Getaround hasn’t dealt with the issue yet but home-rental company Airbnb has — though it didn’t realize it at the time. Last summer, Wesleyan college student Jordan Ruttenberg moved to New York for an internship, and rented a Bushwick, Brooklyn one bedroom apartment on Airbnb with a college friend. The twenty-something woman who rented her apartment to them had to go to San Francisco for the summer to take care of her mother. One month into the two-month rental, Ruttenberg noticed that the Airbnb host’s friends were writing sad messages on her Facebook wall saying they would miss her and “see her in heaven.” He had a number for a friend of hers who lived in the neighborhood, who told him in a brief text message that she had overdosed and died.

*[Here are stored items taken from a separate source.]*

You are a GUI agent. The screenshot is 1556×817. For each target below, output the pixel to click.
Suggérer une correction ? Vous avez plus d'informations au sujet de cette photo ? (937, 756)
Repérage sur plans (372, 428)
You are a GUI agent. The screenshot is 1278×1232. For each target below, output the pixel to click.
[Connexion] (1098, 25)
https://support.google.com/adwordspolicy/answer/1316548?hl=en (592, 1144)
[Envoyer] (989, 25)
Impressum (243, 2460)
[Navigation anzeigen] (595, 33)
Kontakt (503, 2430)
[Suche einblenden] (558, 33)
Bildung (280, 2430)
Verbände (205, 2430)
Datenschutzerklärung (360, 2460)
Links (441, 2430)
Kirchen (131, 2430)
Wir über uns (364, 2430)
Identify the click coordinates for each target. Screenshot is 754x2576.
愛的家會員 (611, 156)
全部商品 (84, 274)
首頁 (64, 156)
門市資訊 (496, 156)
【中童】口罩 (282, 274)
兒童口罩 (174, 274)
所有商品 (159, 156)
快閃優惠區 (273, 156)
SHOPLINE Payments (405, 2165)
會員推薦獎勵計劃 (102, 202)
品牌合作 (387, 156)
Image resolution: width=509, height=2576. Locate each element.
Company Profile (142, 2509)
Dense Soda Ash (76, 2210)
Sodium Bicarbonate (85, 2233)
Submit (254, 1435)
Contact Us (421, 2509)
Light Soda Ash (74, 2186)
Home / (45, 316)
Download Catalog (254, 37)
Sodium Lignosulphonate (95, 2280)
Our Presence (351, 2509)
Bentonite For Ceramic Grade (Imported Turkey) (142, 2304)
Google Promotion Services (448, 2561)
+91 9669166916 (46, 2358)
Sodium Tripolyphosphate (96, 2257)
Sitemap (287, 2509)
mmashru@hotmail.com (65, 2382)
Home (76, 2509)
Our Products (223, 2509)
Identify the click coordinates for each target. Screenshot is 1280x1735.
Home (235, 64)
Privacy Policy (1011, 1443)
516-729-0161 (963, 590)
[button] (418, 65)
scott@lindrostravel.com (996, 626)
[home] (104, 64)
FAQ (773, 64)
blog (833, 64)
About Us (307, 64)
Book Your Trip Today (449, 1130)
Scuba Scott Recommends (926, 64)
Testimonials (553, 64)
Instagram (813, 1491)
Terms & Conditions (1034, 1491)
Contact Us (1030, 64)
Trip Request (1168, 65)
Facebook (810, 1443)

“It was a crazy experience, really unnerving,” says Ruttenberg. “It was her apartment with her clothes, her books and photos of her with family and friends, so that was really strange after she died.”

His friend moved out, but Ruttenberg remained there for another two weeks, until the end of his rental. He says it was “eerie and sad” but he needed someplace to live. “We didn’t reach out to Airbnb because we weren’t sure how they could help us,” he said. “I got a prompt from Airbnb afterwards to review the place but I didn’t know what to say.”

Airbnb did not find out about the incident until Newsweek wrote about it four months later. Airbnb would not offer comment on whether it does anything to ensure all of its hosts are still living. “We respect the privacy of our hosts and guests and we don’t comment on questions like these,” said a spokesperson. Maybe it thought my inquiry was just too creepy.

“Everybody dies. It’s a pervasive problem,” says Ali Lange, a policy analyst at the Center for Democracy & Technology who recently wrote about passing on your data after death (“Pro-tip: Don’t put your passwords in your will because that document will become part of the public record.”) “Tech companies are trying to get it right with data legacy. But death in the context of connected devices and the share economy hasn’t come up as much. It may be because people participating are young and are not dying yet.”

It’s not just the people that are young, it’s the companies and the “share economy” itself. They have not fully developed and their systems are still analog in many ways. Lots of Getaround car owners actually meet up with their renters to hand them their keys. Same thing with Airbnb hosts. But as these companies and their technology matures, their processes will became more automated. You’ll unlock a stranger’s door with a code or smartphone app. When the stranger’s car is a driverless one that comes to pick you up when you rent it and knows that it needs to take itself to the mechanic when it has a problem, the possibility that owners’ deaths will go unnoticed will increase.

“The Internet’s impact on mortality is still new. We’re still figuring it out,” says Chris Moreman, a philosophy professor at California State University, East Bay, and editor of the essay collection Digital Death: Mortality in the Online Age. Moreman compared the grappling of death’s affect on a person’s Internet-connected objects to zombie fiction. “In every zombie apocalypse, there’s always the question of how long the electrical grid will keep running when people aren’t around anymore. When one person dies and there are other people relying on their things, it’s a small-scale apocalypse. We see how long their things keep running without the person being there to push them forward.”

CDT’s Lange suggested that tech companies in this space should think about a service that keeps them informed about recent deaths; if they get a death notice for a user, they could take their things offline. Moreman suggested the answer might be in how companies design their systems: “How long should we program these things to run until someone needs to prompt them to keep running?”